The river water pH was 6.6, ammonia 0.5 ppm, nitrite and nitrate both ZERO and KH lowest possible for my kit to detect.
The KH got me really confused. I assumed the river water would have all kinds of stuff dissolved in it: there's fish and birds and TONS of plants, fallen branches and leaves etc etc etc. WHY would the KH be basically non-detectible in water of a small, healthy river?

So I started thinking. I often over think things but, oh well. :confused:
I wonder if the SAME RIVER could have different parameters at different points in its course?
Would the water test differently if it was from the clear, center, fast flowing area as opposed to the slow, sluggish areas full of dead leaves?
I wonder if different rivers in the same area could have different parameters depending on whether they're faster flowing or contain more run off from fields or sewerage from homes etc. o_Oo_Oo_O
I give up (today). :confused:
My brain is officially gone to mush.
I'm going to take a nap and deal with all this information tomorrow. :tort:
River water is very dependent upon what and how long the water has been flowing through.
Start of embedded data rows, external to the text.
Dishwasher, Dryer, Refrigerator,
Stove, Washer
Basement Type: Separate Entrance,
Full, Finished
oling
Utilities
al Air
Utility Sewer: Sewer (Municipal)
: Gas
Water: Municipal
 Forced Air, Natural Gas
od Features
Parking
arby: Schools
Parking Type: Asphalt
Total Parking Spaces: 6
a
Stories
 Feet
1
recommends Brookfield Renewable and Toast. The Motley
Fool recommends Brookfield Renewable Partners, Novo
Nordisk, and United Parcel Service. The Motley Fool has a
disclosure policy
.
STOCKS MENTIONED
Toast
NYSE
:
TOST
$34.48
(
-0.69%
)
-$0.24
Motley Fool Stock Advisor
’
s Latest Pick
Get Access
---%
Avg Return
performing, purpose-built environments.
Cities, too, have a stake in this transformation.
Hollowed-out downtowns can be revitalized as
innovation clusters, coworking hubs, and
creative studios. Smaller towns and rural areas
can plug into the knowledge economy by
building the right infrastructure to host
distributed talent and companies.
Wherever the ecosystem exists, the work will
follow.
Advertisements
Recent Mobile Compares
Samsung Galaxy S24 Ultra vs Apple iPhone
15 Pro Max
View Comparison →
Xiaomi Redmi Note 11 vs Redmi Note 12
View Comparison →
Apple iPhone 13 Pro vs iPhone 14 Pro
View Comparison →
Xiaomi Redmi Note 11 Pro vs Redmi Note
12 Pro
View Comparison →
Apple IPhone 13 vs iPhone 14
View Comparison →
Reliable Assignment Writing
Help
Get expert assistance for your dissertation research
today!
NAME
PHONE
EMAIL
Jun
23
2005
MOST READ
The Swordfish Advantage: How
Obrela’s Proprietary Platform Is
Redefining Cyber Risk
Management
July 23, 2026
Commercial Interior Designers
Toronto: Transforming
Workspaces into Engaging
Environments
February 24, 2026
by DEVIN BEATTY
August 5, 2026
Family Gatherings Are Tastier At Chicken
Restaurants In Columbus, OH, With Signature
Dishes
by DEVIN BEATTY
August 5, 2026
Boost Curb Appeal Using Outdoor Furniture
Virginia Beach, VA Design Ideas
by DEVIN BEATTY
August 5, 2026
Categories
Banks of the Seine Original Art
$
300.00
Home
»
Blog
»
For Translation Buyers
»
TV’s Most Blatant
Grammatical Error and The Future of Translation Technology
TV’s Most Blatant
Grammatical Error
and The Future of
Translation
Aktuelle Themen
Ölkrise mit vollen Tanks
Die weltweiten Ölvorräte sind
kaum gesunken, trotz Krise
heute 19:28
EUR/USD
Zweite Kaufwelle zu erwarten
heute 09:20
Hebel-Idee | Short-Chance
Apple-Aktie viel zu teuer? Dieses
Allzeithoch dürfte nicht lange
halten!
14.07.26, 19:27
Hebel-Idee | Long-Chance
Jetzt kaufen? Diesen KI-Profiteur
Rainwater is going to be around 0 KH. It is basically distilled water. So river water is usually very low KH as well. As it flows it does pick up minerals, but with full streams and rivers that can be quite low. In drier times with water flowing over limestone, for example, it will pick up a lot of calcium and increase in hardness. But surface water is mostly very low in hardness. Ground water is usually the opposite as it is water that has percolated through soil and rock. So well water will normally be quite high in KH. My water in my previous house was from a community well. It's total alkalinity was over 200. My current home is now on a city water system where the bulk of it comes from reservoirs. It has a total alkalinity of 50-60. Although I think a bit higher would be ideal for what I like, I don't worry about it or try to increase it. I have however recently found information that I will not use that water to rinse eggs in or to moisten the incubation media. For the turtles, though, I don't worry about it.